BÜTÜN GÜÇLERİN TEK ELDE TOPLANDIĞI REJİMİN ADI DEMOKRASİ OLMAZ
Dünyanın hiçbir demokratik ülkesinde Cumhurbaşkanının Meclisi feshetme yetkisine sahip olmadığını ifade eden Koray Aydın, teklifle yasama, yürütme ve yargının tek elde toplandığını, birbirini denetlemesi ve dengelemesi gereken kuvvetler ayrılığının yok edildiğini belirtti.Bütün güçlerin tek adamın elinde toplanmasına demokrasi denemeyeceğini kaydeden Aydın, "Bunun adı da zaten demokrasi olmaz. Tek adamlı rejimi olur. Çok kötü bir adamın eline geçerse de vallahi de billahi de diktatör olur. Ben çocuklarımın böyle bir ülkede yaşamasını istemem’’ dedi.Anayasa değişikliği geçtiği takdirde yönetimi denetleyecek hiçbir gücün kalmayacağını ifade eden Aydın şöyle devam etti: ''Anayasa ile tek adam belki de bir diktatör yaratırız. Her şeye dokunan ama kendisine dokunulamayan bir tek adam diktatör ortaya çıkar. Demokratik rejimden tamamen ayrılıp, otoriter bir rejim kurulur. Hiçbir vatandaşın can mal hukuk güvenliği kalmaz.
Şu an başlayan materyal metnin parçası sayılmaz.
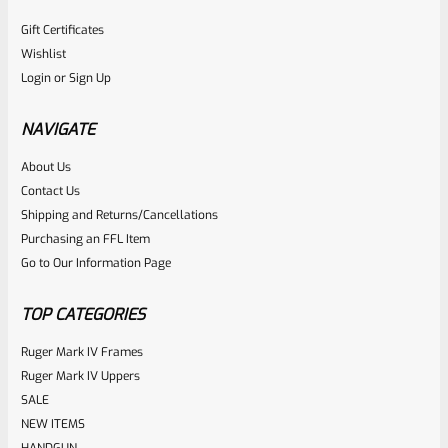
Gift Certificates
Wishlist
Login
or
Sign Up
NAVIGATE
About Us
Contact Us
Shipping and Returns/Cancellations
Purchasing an FFL Item
Go to Our Information Page
TOP CATEGORIES
Ruger Mark IV Frames
Ruger Mark IV Uppers
SALE
NEW ITEMS
HANDGUN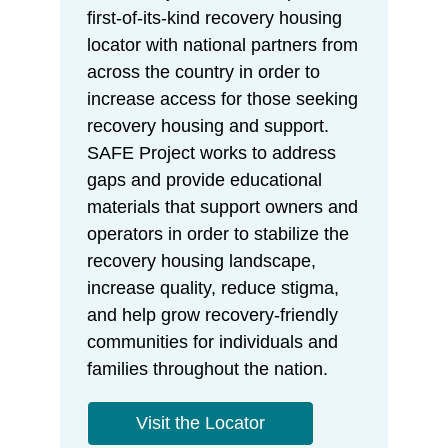
first-of-its-kind recovery housing
locator with national partners from
across the country in order to
increase access for those seeking
recovery housing and support.
SAFE Project works to address
gaps and provide educational
materials that support owners and
operators in order to stabilize the
recovery housing landscape,
increase quality, reduce stigma,
and help grow recovery-friendly
communities for individuals and
families throughout the nation.
Visit the Locator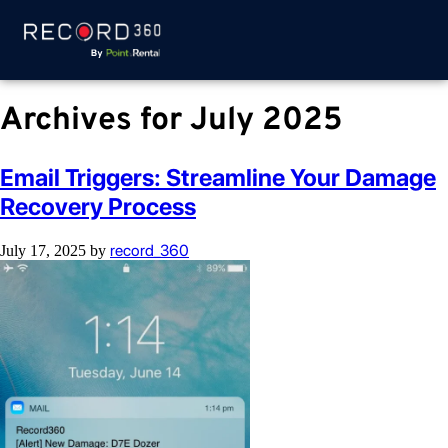
Archives for July 2025
Email Triggers: Streamline Your Damage
Recovery Process
record_360
July 17, 2025
by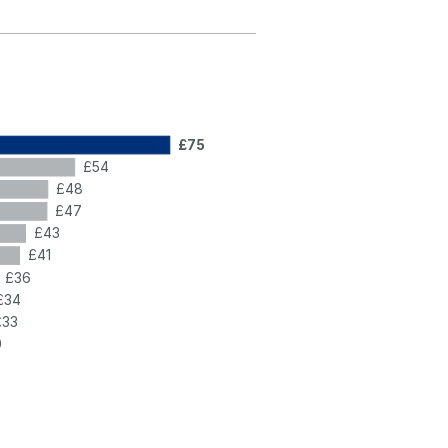
£75
£54
£48
£47
£43
£41
£36
£34
£33
0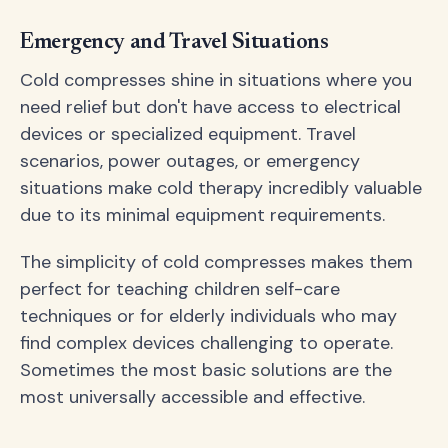
Emergency and Travel Situations
Cold compresses shine in situations where you
need relief but don't have access to electrical
devices or specialized equipment. Travel
scenarios, power outages, or emergency
situations make cold therapy incredibly valuable
due to its minimal equipment requirements.
The simplicity of cold compresses makes them
perfect for teaching children self-care
techniques or for elderly individuals who may
find complex devices challenging to operate.
Sometimes the most basic solutions are the
most universally accessible and effective.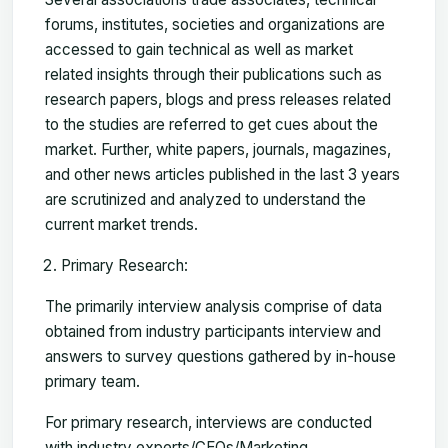
forums, institutes, societies and organizations are
accessed to gain technical as well as market
related insights through their publications such as
research papers, blogs and press releases related
to the studies are referred to get cues about the
market. Further, white papers, journals, magazines,
and other news articles published in the last 3 years
are scrutinized and analyzed to understand the
current market trends.
Primary Research:
The primarily interview analysis comprise of data
obtained from industry participants interview and
answers to survey questions gathered by in-house
primary team.
For primary research, interviews are conducted
with industry experts/CEOs/Marketing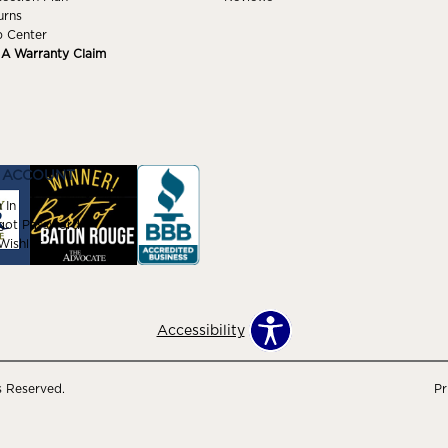
urns
p Center
e A Warranty Claim
 ACCOUNT
 In
got Password
ishlist
Accessibility
s Reserved.
Pr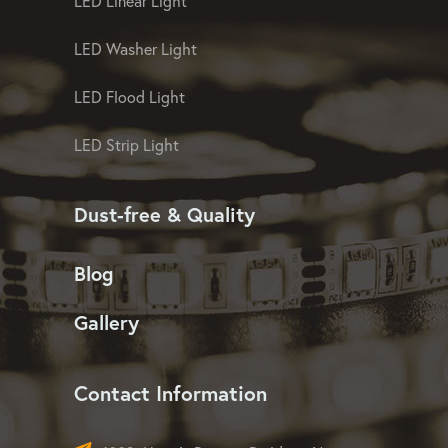
LED Pixel Mesh Screen
LED Christmas Light
LED Linear Light
LED Washer Light
LED Flood Light
LED Strip Light
Dust-free & Quality
Blog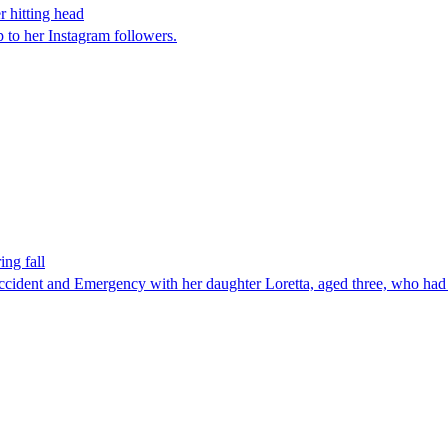
r hitting head
to her Instagram followers.
ing fall
cident and Emergency with her daughter Loretta, aged three, who had s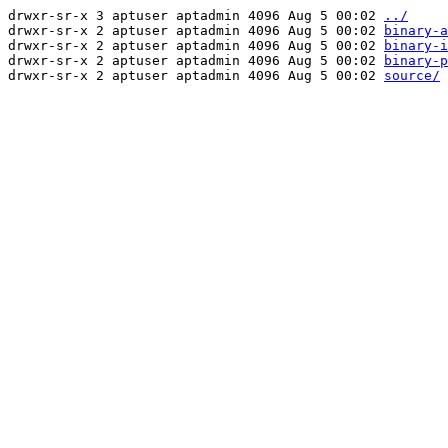
drwxr-sr-x 3 aptuser aptadmin 4096 Aug 5 00:02
../
drwxr-sr-x 2 aptuser aptadmin 4096 Aug 5 00:02
binary-a
drwxr-sr-x 2 aptuser aptadmin 4096 Aug 5 00:02
binary-i
drwxr-sr-x 2 aptuser aptadmin 4096 Aug 5 00:02
binary-p
drwxr-sr-x 2 aptuser aptadmin 4096 Aug 5 00:02
source/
Her kişi kurum ve kuruluş bir tak adamın, bir diktatörün vicdanına terk edilir. Yönetimi denetleyecek hiçbir güç kalmaz. Devlet yönetiminde ülkede zorbalık hakim olur. Bir kişi hem hükümet, hem Meclis, hem mahkeme olur. Yasama, yürütme, yargı tek bir elde toplanır. Etkisiz, yetkisiz aciz sembolik bir Meclis ortaya çıkar. Meclisi mezara, demokrasiyi de tarihe gömeriz. Devlete sadakat yerini, bir kişiye sadakata bırakır. Cumhurbaşkanının partisini il ve ilçe başkanları, taşrada fiilen işi ele alırlar, yargı organları dahil her kuruma müdahale ederler, tam bir parti devleti ortaya çıkar.''
“HAYIR” DİYENLERİ TERÖR ÖRGÜTÜ YANDAŞI GÖSTERMEK AKIL TUTULMASIDIR
Konuşmasının son bölümünde “hayır” oyu kullananların PKK, HDP ve FETÖ ile yan yana gösterilmesini sert bir dille eleştiren Koray Aydın şöyle konuştu: “Bu referandumda hayır oyu verecek olanlar PKK, HDP, FETÖ yandaşları deniyor. Bu üç örgütün ortak noktası AKP’nin yoldaşı olmalarıdır. Bu ülkede bu üç terör örgütüyle AKP dışında iş tutmuş başka bir siyasi teşekkül var mı değerli Konyalılar? PKK ve HDP ile iş tutup ülkeyi bölünmenin eşiğine getirenler bunlar değil miydi? Evlatlarımızın katilleriyle Oslo’da, İmralı’da ve Kandil’de işbirliği yapıp ülkeyi kan gölüne çevirenler, FETÖ terör örgütünün mensuplarını Devletin kılcal damarlarına kadar yerleştirenler bunlar değil miydi? Yaptıkları balkon konuşmalarında, selam gönderenler, ne istediniz de vermedik diyenler bunlar değil mi? Bu tam bir akıl tutulmasıdır Değerli Konyalılar. Bunu yapanların özür dileyecekleri yerde hiç ama hiç yüzü bile kızarmıyor. Ancak Değerli Konyalılar bu büyük millet yaşadığı bu kötü tecrübeleri aklında tutar ve tarihe not düşer. Göreceksiniz 16 Nisan akşamı da bu büyük millet yine tarihe notunu düşecektir.”